I have the following SQL query that uses CURSOR to iterate over each row of the INNER JOIN result. This is not performing well for large sets of data. I need to optimize the query. I tried to find a solution without using the CURSOR. But got no solution.
The idea is to insert at least 2 data for each row of the inner join result. And may insert an extra 3rd row based on a condition.

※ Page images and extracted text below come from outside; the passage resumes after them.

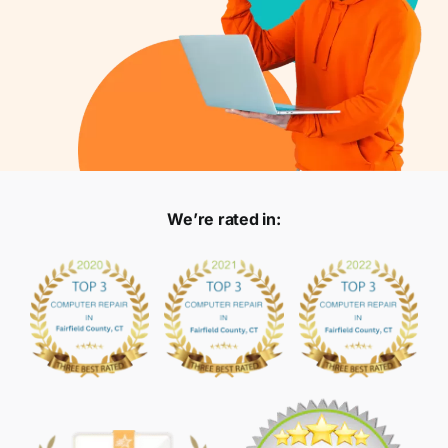
We’re rated in:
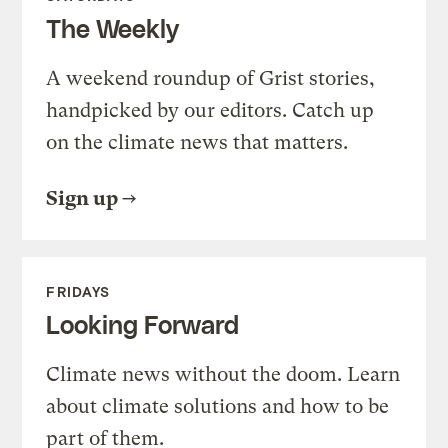
The Weekly
A weekend roundup of Grist stories,
handpicked by our editors. Catch up
on the climate news that matters.
Sign up
FRIDAYS
Looking Forward
Climate news without the doom. Learn
about climate solutions and how to be
part of them.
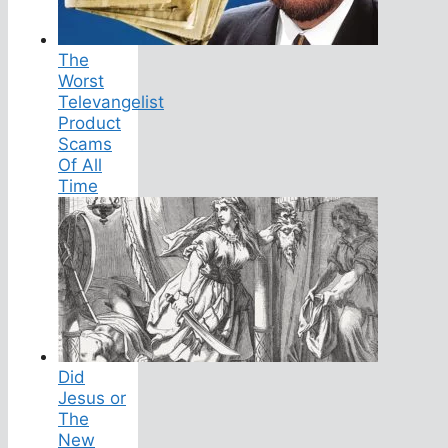
The
Worst
Televangelist
Product
Scams
Of All
Time
Did
Jesus or
The
New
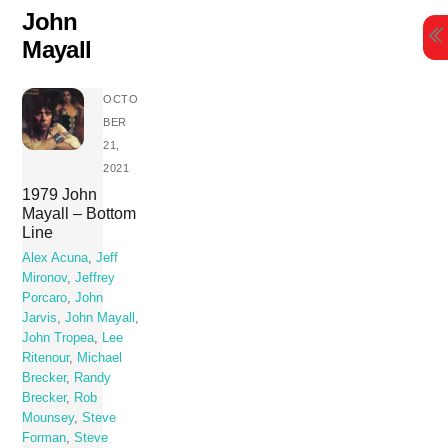
Skip
John
to
Mayall
content
OCTO
BER
21,
2021
1979 John
Mayall – Bottom
Line
Alex Acuna
,
Jeff
Mironov
,
Jeffrey
Porcaro
,
John
Jarvis
,
John Mayall
,
John Tropea
,
Lee
Ritenour
,
Michael
Brecker
,
Randy
Brecker
,
Rob
Mounsey
,
Steve
Forman
,
Steve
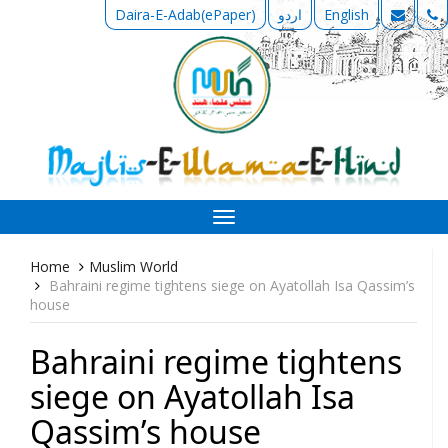
Daira-E-Adab(ePaper)
اردو
English
Toggle
navigation
Home
Muslim World
Bahraini regime tightens siege on Ayatollah Isa Qassim’s
house
Bahraini regime tightens
siege on Ayatollah Isa
Qassim’s house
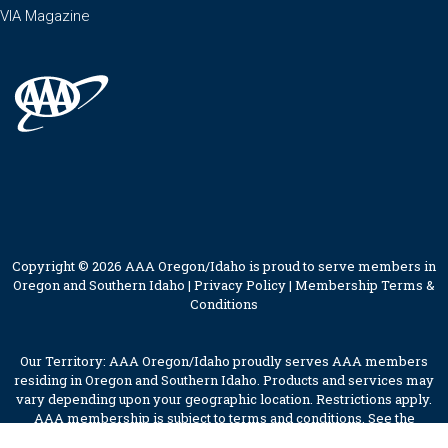
VIA Magazine
Copyright © 2026 AAA Oregon/Idaho is proud to serve members in
Oregon and Southern Idaho |
Privacy Policy
|
Membership Terms &
Conditions
Our Territory: AAA Oregon/Idaho proudly serves AAA members
residing in Oregon and Southern Idaho. Products and services may
vary depending upon your geographic location. Restrictions apply.
AAA membership is subject to terms and conditions. See the
membership terms for further details.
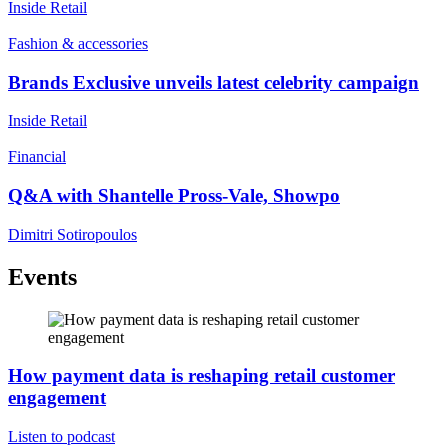
Inside Retail
Fashion & accessories
Brands Exclusive unveils latest celebrity campaign
Inside Retail
Financial
Q&A with Shantelle Pross-Vale, Showpo
Dimitri Sotiropoulos
Events
How payment data is reshaping retail customer
engagement
Listen to podcast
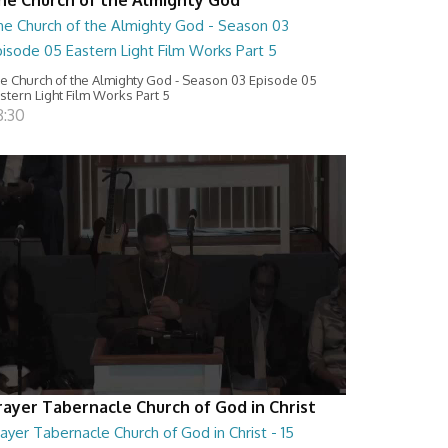
he Church of the Almighty God - Season 03
isode 05 Eastern Light Film Works Part 5
e Church of the Almighty God - Season 03 Episode 05
stern Light Film Works Part 5
8:30
rayer Tabernacle Church of God in Christ
ayer Tabernacle Church of God in Christ - 15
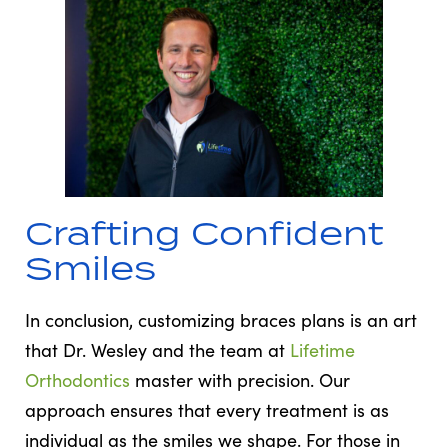
Crafting Confident
Smiles
In conclusion, customizing braces plans is an art
that Dr. Wesley and the team at
Lifetime
Orthodontics
master with precision. Our
approach ensures that every treatment is as
individual as the smiles we shape. For those in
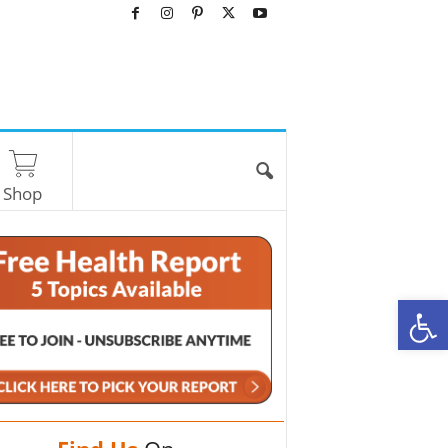
Shop
O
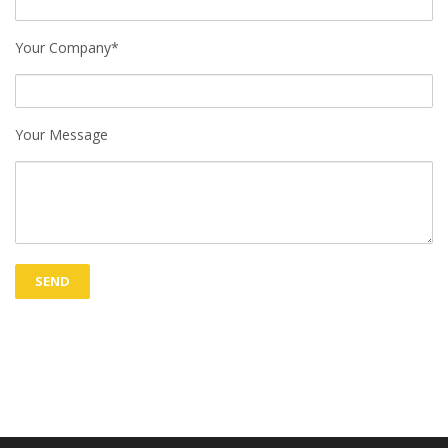
Your Company*
Your Message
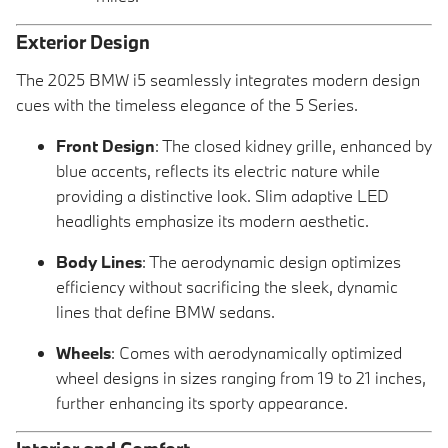
Exterior Design
The 2025 BMW i5 seamlessly integrates modern design
cues with the timeless elegance of the 5 Series.
Front Design
: The closed kidney grille, enhanced by
blue accents, reflects its electric nature while
providing a distinctive look. Slim adaptive LED
headlights emphasize its modern aesthetic.
Body Lines
: The aerodynamic design optimizes
efficiency without sacrificing the sleek, dynamic
lines that define BMW sedans.
Wheels
: Comes with aerodynamically optimized
wheel designs in sizes ranging from 19 to 21 inches,
further enhancing its sporty appearance.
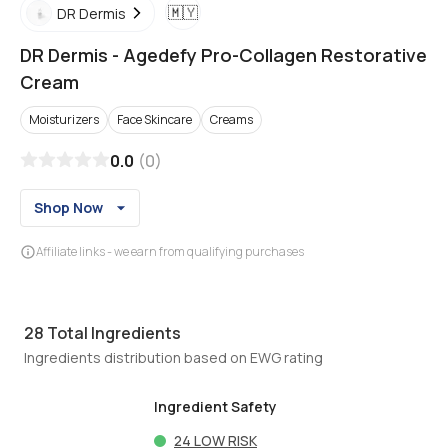
🇲🇾
DR Dermis
DR Dermis
-
Agedefy Pro-Collagen Restorative
Cream
Moisturizers
Face Skincare
Creams
0.0
(
0
)
Shop Now
Affiliate links - we earn from qualifying purchases
28
Total Ingredients
Ingredients distribution based on EWG rating
Ingredient Safety
24
LOW RISK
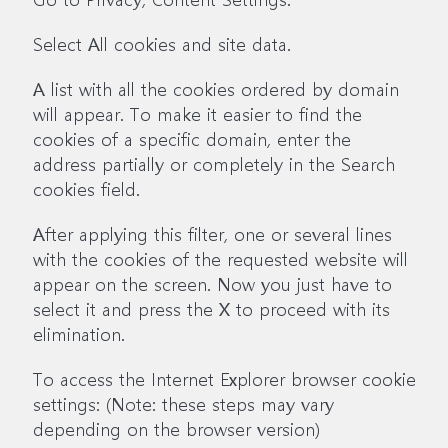
Select All cookies and site data.
A list with all the cookies ordered by domain
will appear. To make it easier to find the
cookies of a specific domain, enter the
address partially or completely in the Search
cookies field.
After applying this filter, one or several lines
with the cookies of the requested website will
appear on the screen. Now you just have to
select it and press the X to proceed with its
elimination.
To access the Internet Explorer browser cookie
settings: (Note: these steps may vary
depending on the browser version)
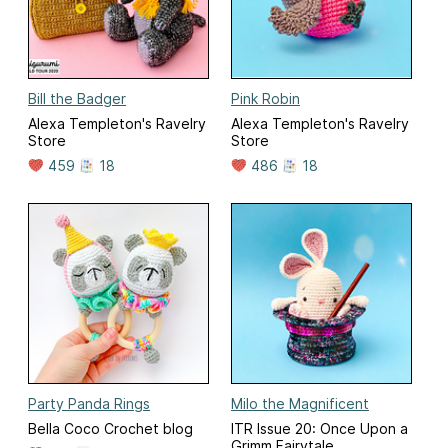
Bill the Badger
Pink Robin
Alexa Templeton's Ravelry
Alexa Templeton's Ravelry
Store
Store
459
18
486
18
Party Panda Rings
Milo the Magnificent
Bella Coco Crochet blog
ITR Issue 20: Once Upon a
Grimm Fairytale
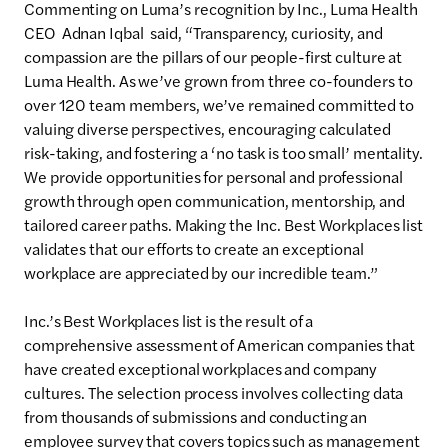
Commenting on Luma’s recognition by Inc., Luma Health
CEO Adnan Iqbal said, “Transparency, curiosity, and
compassion are the pillars of our people-first culture at
Luma Health. As we’ve grown from three co-founders to
over 120 team members, we’ve remained committed to
valuing diverse perspectives, encouraging calculated
risk-taking, and fostering a ‘no task is too small’ mentality.
We provide opportunities for personal and professional
growth through open communication, mentorship, and
tailored career paths. Making the Inc. Best Workplaces list
validates that our efforts to create an exceptional
workplace are appreciated by our incredible team.”
Inc.’s Best Workplaces list is the result of a
comprehensive assessment of American companies that
have created exceptional workplaces and company
cultures. The selection process involves collecting data
from thousands of submissions and conducting an
employee survey that covers topics such as management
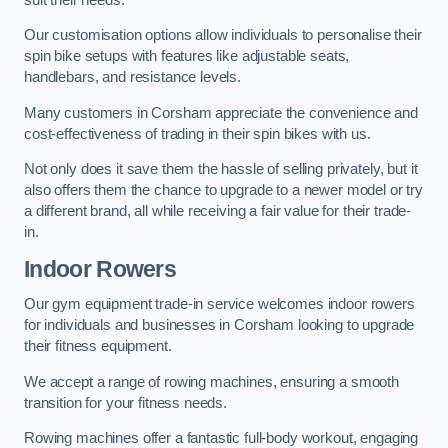
Our customisation options allow individuals to personalise their
spin bike setups with features like adjustable seats,
handlebars, and resistance levels.
Many customers in Corsham appreciate the convenience and
cost-effectiveness of trading in their spin bikes with us.
Not only does it save them the hassle of selling privately, but it
also offers them the chance to upgrade to a newer model or try
a different brand, all while receiving a fair value for their trade-
in.
Indoor Rowers
Our gym equipment trade-in service welcomes indoor rowers
for individuals and businesses in Corsham looking to upgrade
their fitness equipment.
We accept a range of rowing machines, ensuring a smooth
transition for your fitness needs.
Rowing machines offer a fantastic full-body workout, engaging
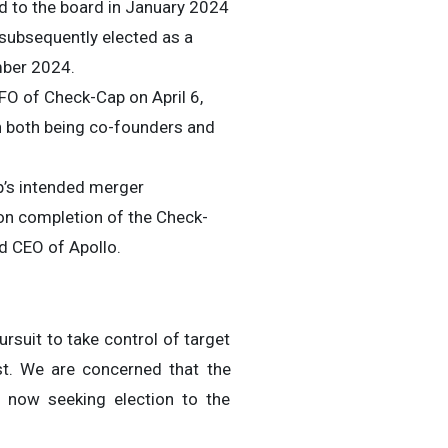
ed to the board in January 2024
 subsequently elected as a
mber 2024.
FO of Check-Cap on April 6,
th both being co-founders and
p’s intended merger
on completion of the Check-
d CEO of Apollo.
rsuit to take control of target
st. We are concerned that the
 now seeking election to the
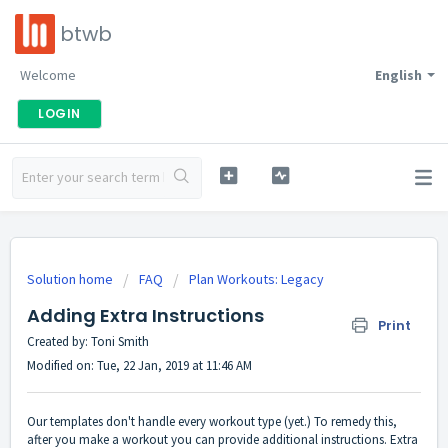
btwb
Welcome
English
LOGIN
Solution home
FAQ
Plan Workouts: Legacy
Adding Extra Instructions
Print
Created by: Toni Smith
Modified on: Tue, 22 Jan, 2019 at 11:46 AM
Our templates don't handle every workout type (yet.) To remedy this,
after you make a workout you can provide additional instructions. Extra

So, let's say, we have an InnerJoin result table like below
PID | E.CS | E.CE | W.CS | W.CE |
---|---|---|---|---|
1 | 1 | 1 | 1 | 1 |
1 | 1 | 2 | 12 | 14 |
2 | 3 | 18 | 9 | 9 |
And, for each row of the InnerJoin table, we want to insert rows into another table based on the following rule. Here, 2 rows are surely inserted according to Rule#1 and Rule#2. For Rule#3, a third row may or may not be inserted into the RESULT table.
So, here is what the result table would look like,
PID | CS | CE |
---|---|---|
1 | 1 | 1 |
1 | 1 | 1 |
1 | 1 | 2 |
1 | 12 | 14 |
1 | 12 | 14 |
2 | 3 | 18 |
3 | 9 | 18 |
I have done this with CURSOR by iterating over the InnerJoin table and for each iteration, I insert rows to the result table based on the RULES.
Here is the SQL code,
DECLARE
@W_CS NUMERIC,
@W_CE NUMERIC,
@E_CS NUMERIC,
@E_CE NUMERIC,
@CS_1 NUMERIC,
@CE_1 NUMERIC,
@CS_2 NUMERIC,
@CE_2 NUMERIC,
@maxLoopCount NUMERIC = 5000
-- The CURSOR loop is currently running for a maximum of 5000 times.
-- This means, that whatever the volume of the InnerJoin table is, the CURSOR will iterate at max 5k times.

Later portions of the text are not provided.